Table 4 Indoor scene categories recognition rates on MIT 67 dataset

Experimental results achieved outperforms the state-of-the-art in term of recognition rate and robustness. To furthermore robustifies our proposed work, we tested our method on new image that was not previously studied which present very challenging conditions.

As presented in Table 5, our proposed indoor scene recognition system achieves high accuracies compared to the results obtained by the method provided in [18].

Table 5 Comparison of results obtained on scene 15 dataset

Table 6 provides the evaluation of the results obtained by using various versions of efficientNet deep convolutional neural network on the indoor scene categories of MIT 67 dataset.

Table 6 Evaluation of efficientNet on MIT 67 indoor scene categories

As presented in Table 6, we evaluated four versions of efficientNet on four indoor scene categories of MIT 67 dataset (kitchen, bathroom, bedroom, living room).

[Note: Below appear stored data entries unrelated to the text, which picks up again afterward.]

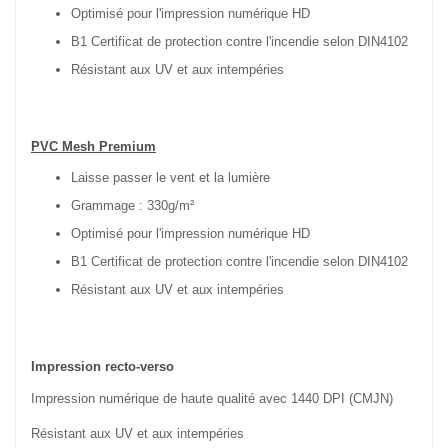
Optimisé pour l'impression numérique HD
B1 Certificat de protection contre l'incendie selon DIN4102
Résistant aux UV et aux intempéries
PVC Mesh Premium
Laisse passer le vent et la lumière
Grammage : 330g/m²
Optimisé pour l'impression numérique HD
B1 Certificat de protection contre l'incendie selon DIN4102
Résistant aux UV et aux intempéries
Impression recto-verso
Impression numérique de haute qualité avec 1440 DPI (CMJN)
Résistant aux UV et aux intempéries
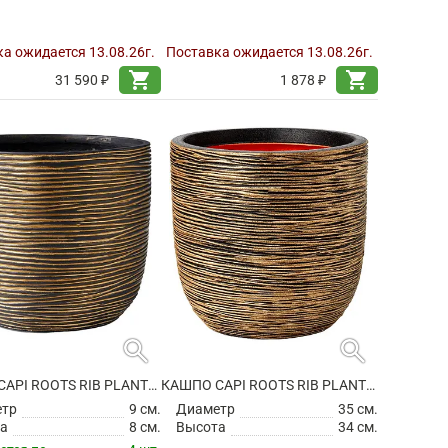
а ожидается 13.08.26г.
Поставка ожидается 13.08.26г.
shopping_cart
shopping_cart
31 590 ₽
1 878 ₽
search
search
КАШПО CAPI ROOTS RIB PLANTER BALL BLACK GOLD
КАШПО CAPI ROOTS RIB PLANTER BALL BLACK GOLD
етр
9 см.
Диаметр
35 см.
а
8 см.
Высота
34 см.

As mentioned in Table 5, efficientNet-B7 achieves the best results compared to other versions of efficientNet.

Table 7 provides the evaluation of the results obtained by using various versions of efficientNet deep convolutional neural network on the indoor scene categories of scene 15 dataset.

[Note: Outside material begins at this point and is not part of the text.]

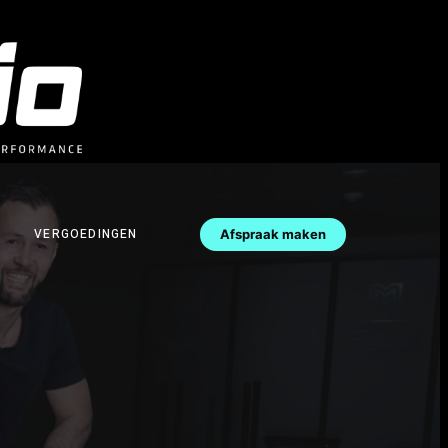
VERGOEDINGEN
Afspraak maken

Table 7 Evaluation of efficientNet on scene 15 indoor scene categories

As mentioned in Table 7, we evaluated our proposed indoor scene recognition system on four versions of efficientNet and on three indoor scene categories of scene 15 dataset (bedroom, kitchen, living room). The results obtained demonstrate the efficiency of efficientNet-B7 compared to other versions.

As far as the blind or the sighted person mobility is considered, the proposed indoor scene recognition system should provide ahead information about the upcoming sceneries. As well as we propose an indoor scene classification for blind and impaired persons, we have to optimize the contribution between recognition accuracy and the processing speed of the inference. The proposed system achieves a processing speed of 12 ms per image which corresponding to 83 FPS, therefore the obtained results matches the needs of blind and VIP mobility.

5 Conclusion

Indoor scene recognition was and still is a crucial task in computer vision task specially to help blind and sighted persons in their indoor daily navigation. Indoor scene recognition plays an essential role and present a vital part in the robot environment cognition. In this paper, we propose a recognition methodology of highly variable indoor scene categories using transfer learning concept using TensorFlow with GPU support. For our implementation, we used different versions of efficientNet to develop the indoor scene recognition application. In order to increase the robustness of our proposed method, we trained and tested the network on very challenging conditions including various illumination conditions, complex background and heavy occlusions. This paper, presets the first work based on an evaluation of efficientNet to develop a robust indoor scene recognition system to help blind and visually impaired persons to explore new indoor environments and to fully participate in the daily life. The results achieved outperform the state-of-the-art models. We obtained 95.60% for the indoor MIT 67 dataset and 97% for scene 15 dataset.